Collège de France
Collège de France (formerly Collège Royal). In 1530 Guillaume Budé persuaded François Ier to found a humanist centre of learning in Paris, a ‘collège des trois langues’, first projected in 1517, which would be able to stand side by side with the conservative Sorbonne and challenge its intellectual leadership. In spite of subsequent objections the king stood firm. The guiding principles were freedom of research and teaching and free access to all. At the first foundation there were two professors of Greek (Toussaint and Danès), two of Hebrew (Vatable and Guidacerio), one of Latin (Latomus), and one of mathematics (Fine), soon followed by Postel (oriental languages). Vicomercato (Greek and Latin), and Vidius and Dubois (medicine). The initial programme is reflected in Rabelais's letter of Gargantua to Pantagruel (1532), which features the same forward-looking spirit of enquiry and encyclopedic aim in its ‘abîme de science’. The second generation of teachers under Henri II included Ramus, Turnèbe, Dorat, and other close associates of the Pléiade. In 1566 lettres patentes of Charles IX formally established the statutes.
Under various names the Collège Royal (Collège de France since the Restoration) has successfully traversed 460 years; it was respected by the Revolution and survived unchanged. Among its many prominent members we find in the 17th c. especially philosophers, mathematicians, and orientalists, and in the 18th, scientists. In the following century science, history, Egyptology, and medicine were notable areas of research, and in the 20th c. it has continued to be progressive, above all in new disciplines and in crossing intellectual boundaries. Today it is under the control of the Ministère de l'Éducation Nationale and there are just over 50 professors.

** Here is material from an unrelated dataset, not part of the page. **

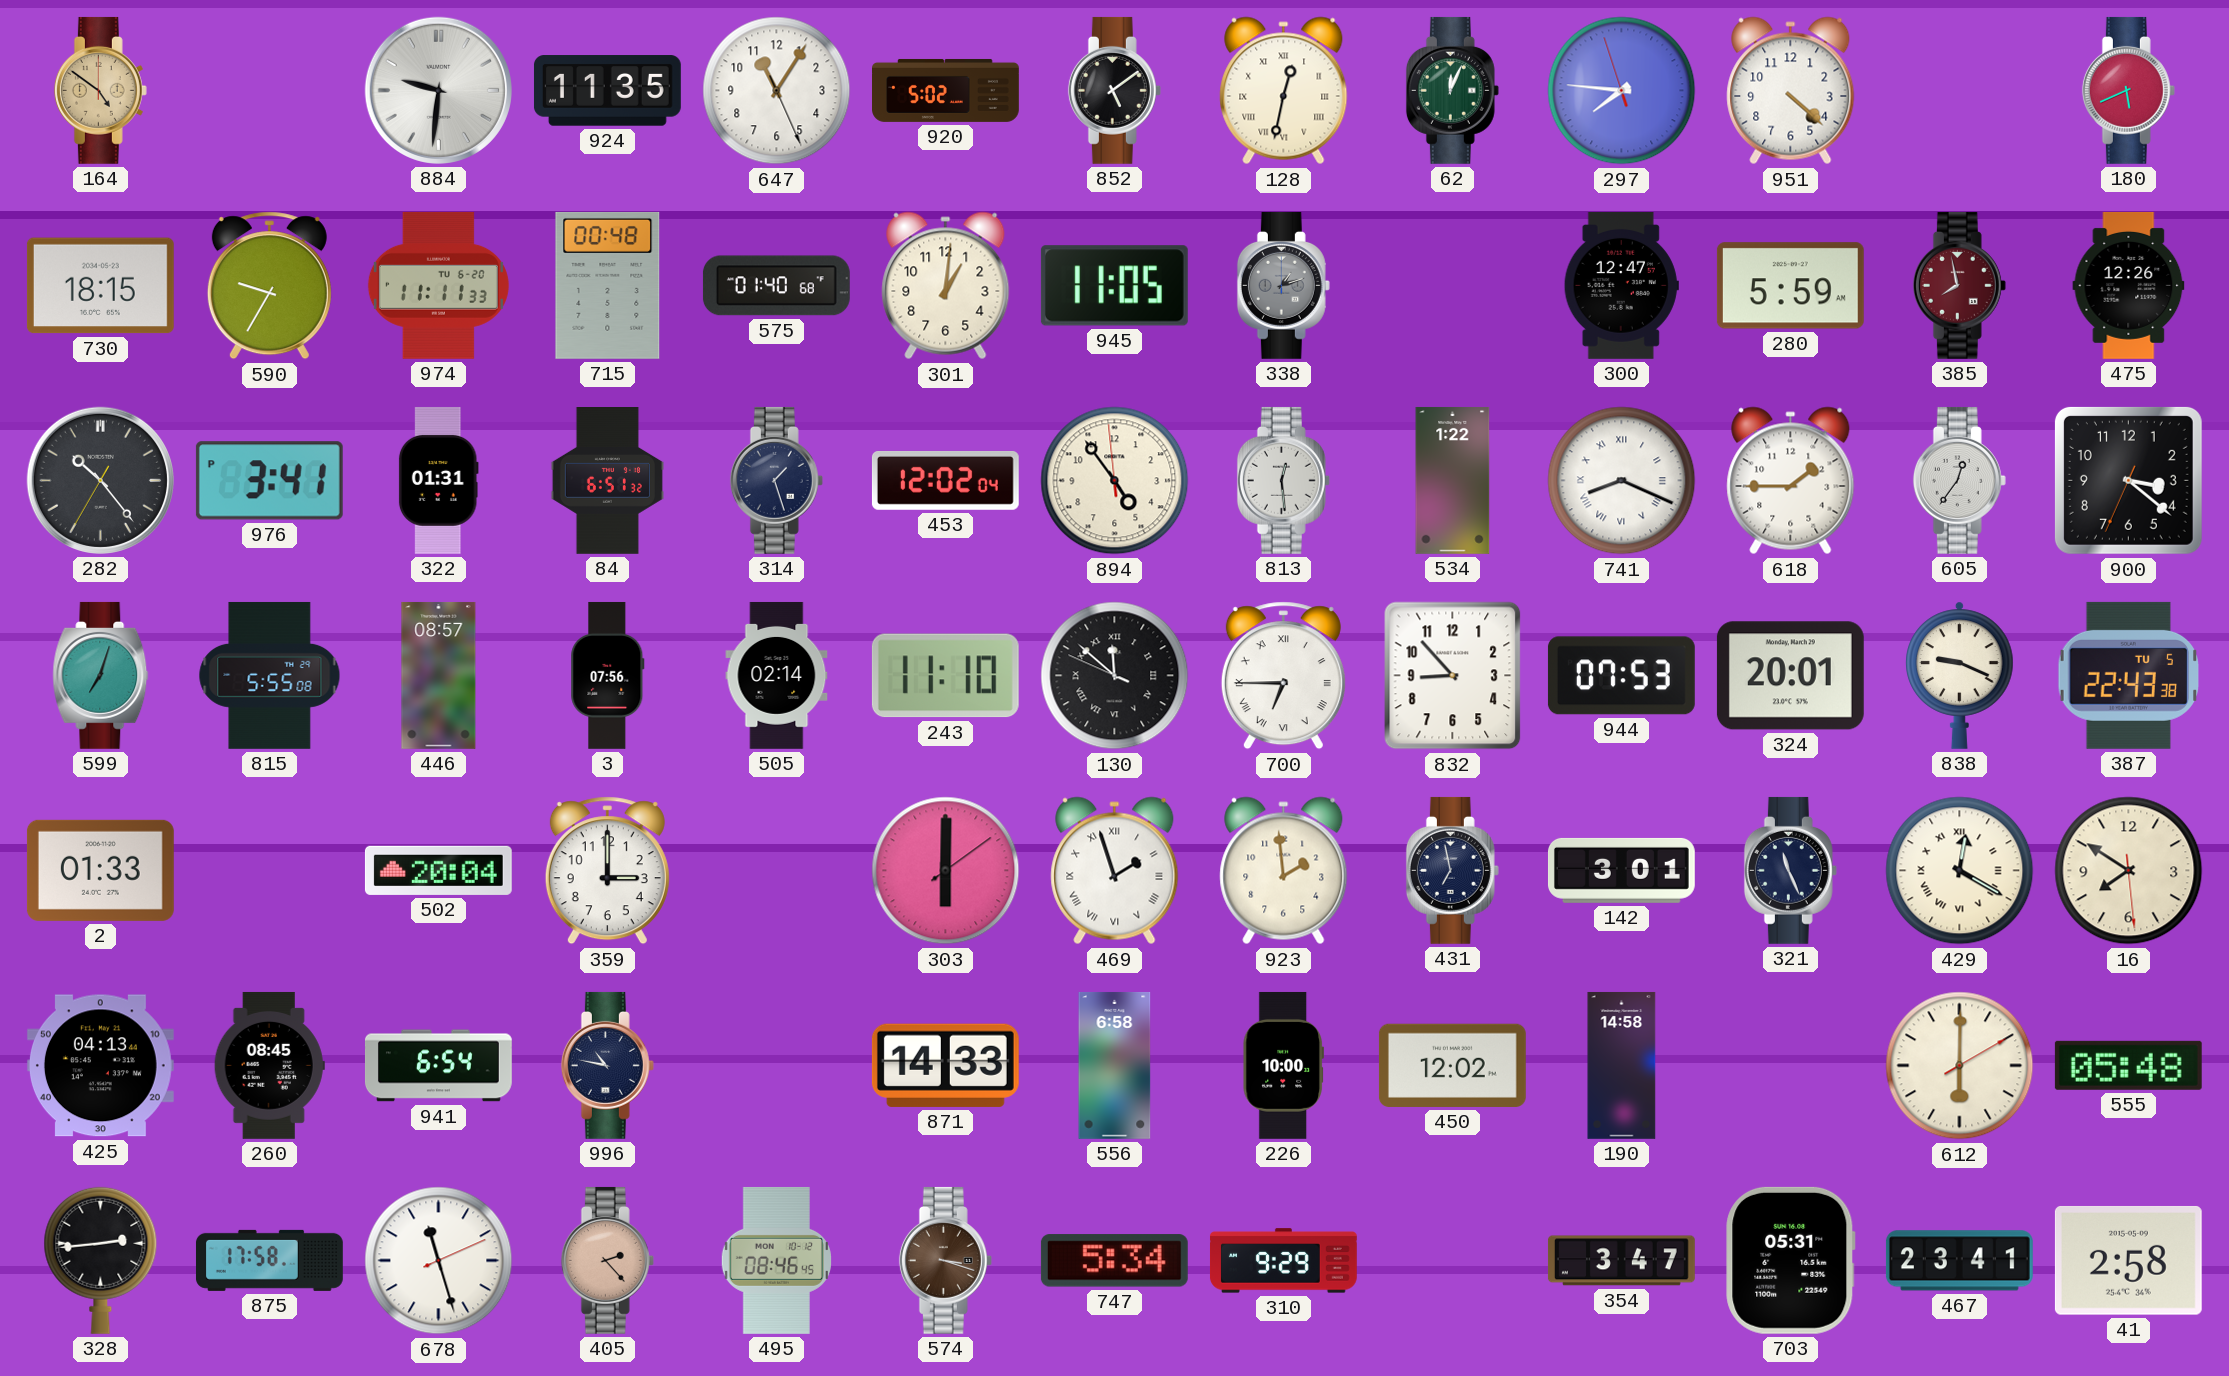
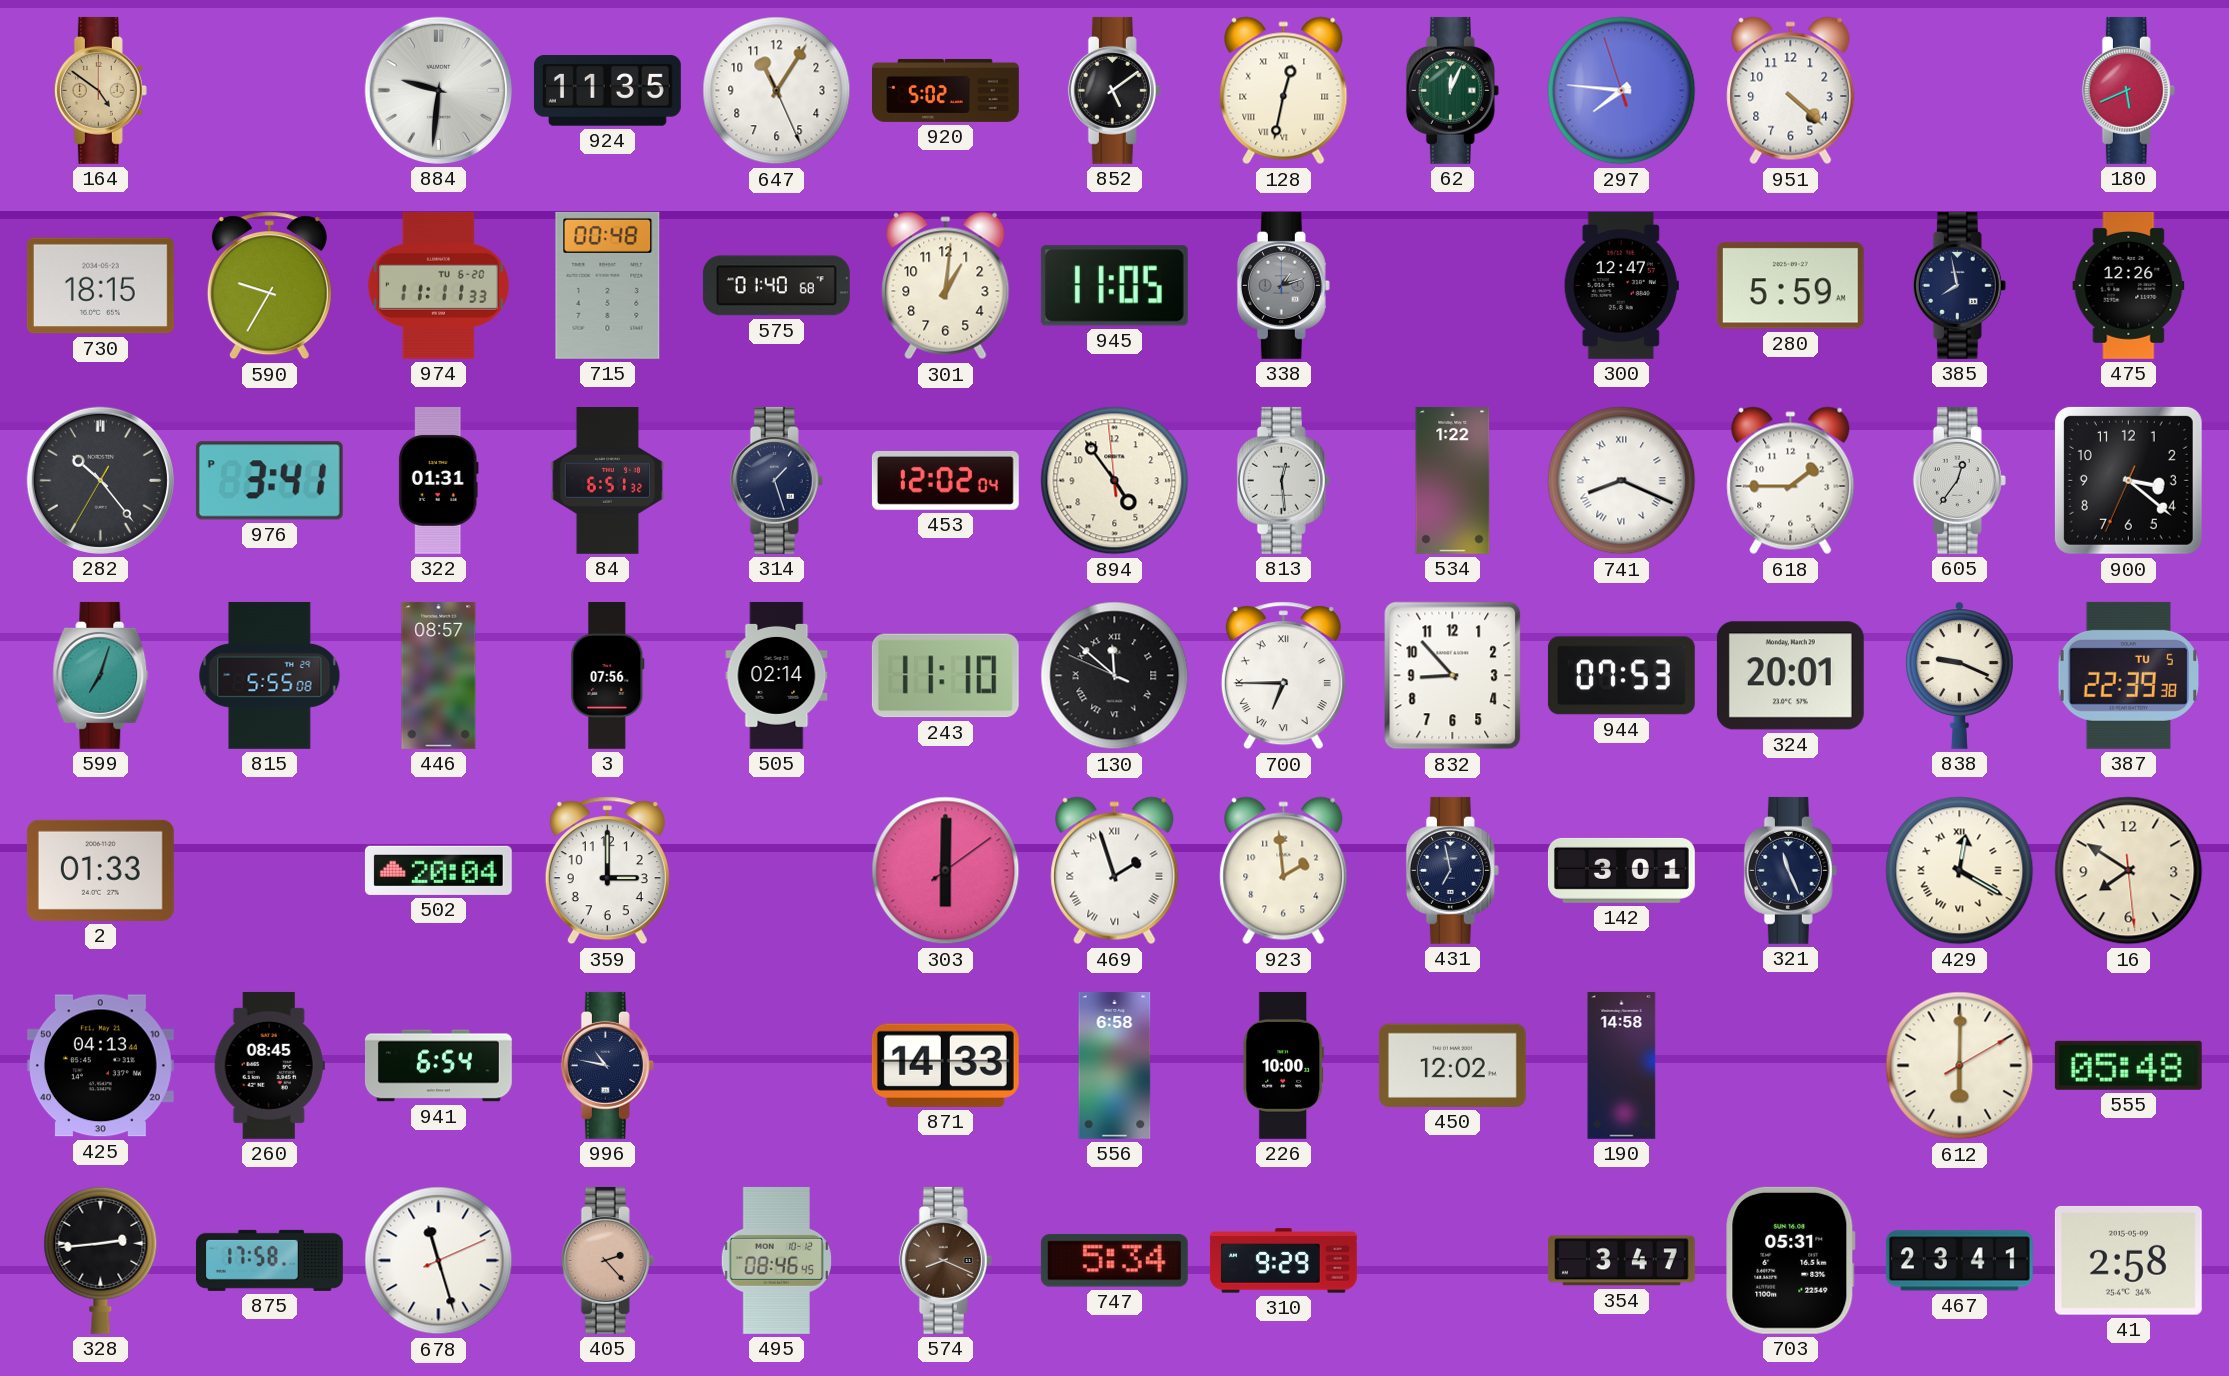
385 dial: burgundy -> navy
387: 22:43 -> 22:39
574: 3:18 -> 8:19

For centuries the college existed only in name and in the person of its teachers, lacking premises and financial security. At first lectures took place either in university colleges or even in the open air, in the rue du Fouarre, and for decades payment was either delayed or non-existent. A sumptuous building was planned on the site of the Institut de France but never built; in 1610 building began on the present site, next to the Sorbonne, but the work was not completed until 1774, and there has been much alteration since then.